Trumpet vine will not try to attach itself to anything. It vines, it does not have "grabber" (can't remember the scientific name right now) rootlets on it. If you have something attaching itself to your siding it's not trumpet vine. But that doesn't matter, the removal method is the same. Pull the plants off the siding. You might need to cut the stems near the ground to kill the top growth a few days before trying to pull it off. Then dig out the trunk and roots. Labor intensive but the only non-chemical way to get rid of it.


----------



## OJ Rallye (Aug 4, 2005)

We thought we dug it out a few years ago. Now it's on both sides of the back door. It's creeping under the vinyl siding.


----------



## marvella (Oct 12, 2003)

does anyone have an answer to the OP? despite what others have said i've had only good expereinces with trumpet vine and would like to get some started. 

at my old house it grew over some old boxwood shrubs each year. it attracted so many hummingbirds they nested in the boxwoods and i had to fill 2 feeders twice a day. i'd love to get some going here.


----------



## NickieL (Jun 15, 2007)

Danaus29 said:


> Trumpet vine will not try to attach itself to anything.
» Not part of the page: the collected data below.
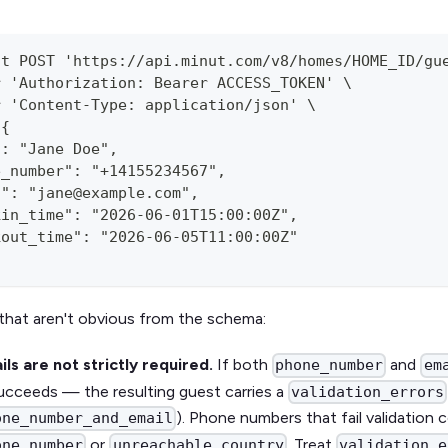
st POST 'https://api.minut.com/v8/homes/HOME_ID/gu
r 'Authorization: Bearer ACCESS_TOKEN' \
r 'Content-Type: application/json' \
'{
": "Jane Doe",
e_number": "+14155234567",
l": "jane@example.com",
kin_time": "2026-06-01T15:00:00Z",
kout_time": "2026-06-05T11:00:00Z"
that aren't obvious from the schema:
ls are not strictly required.
If both
and
phone_number
em
 succeeds — the resulting guest carries a
validation_errors
). Phone numbers that fail validation
one_number_and_email
or
. Treat
one_number
unreachable_country
validation_e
It vines, it does not have "grabber" (can't remember the scientific name right now) rootlets on it. If you have something attaching itself to your siding it's not trumpet vine. But that doesn't matter, the removal method is the same. Pull the plants off the siding. You might need to cut the stems near the ground to kill the top growth a few days before trying to pull it off. Then dig out the trunk and roots. Labor intensive but the only non-chemical way to get rid of it.


Mine has grabbers.....


----------



## Danaus29 (Sep 12, 2005)

marvella, I posted in #4 how to transplant it. Get as much root as possible, water immediately after planting, mulch well, keep watered until new growth starts.

NickieL, really??? I've never seen one with grabbers. Can you get pictures? I sell Campsis radicans starts and if they are capable of producing grabbers I need to know.


----------



## NickieL (Jun 15, 2007)

ok, I took a quick photo, here are some grabbers:


----------



## marvella (Oct 12, 2003)

Danaus29 said:


> marvella, I posted in #4 how to transplant it. Get as much root as possible, water immediately after planting, mulch well, keep watered until new growth starts.
> 
> NickieL, really??? I've never seen one with grabbers. Can you get pictures? I sell Campsis radicans starts and if they are capable of producing grabbers I need to know.


thank you!! i missed it. should it be transplanted in spring? or when dormant?


----------



## Danaus29 (Sep 12, 2005)

If you do it in the summer just keep it watered all season if you don't get enough rain. It can be transplanted any time of year. IMO, spring is best.

NickieL, Thank you so much! I had no idea. I've never seen any on mine. I will have to let people know if I sell any more.


----------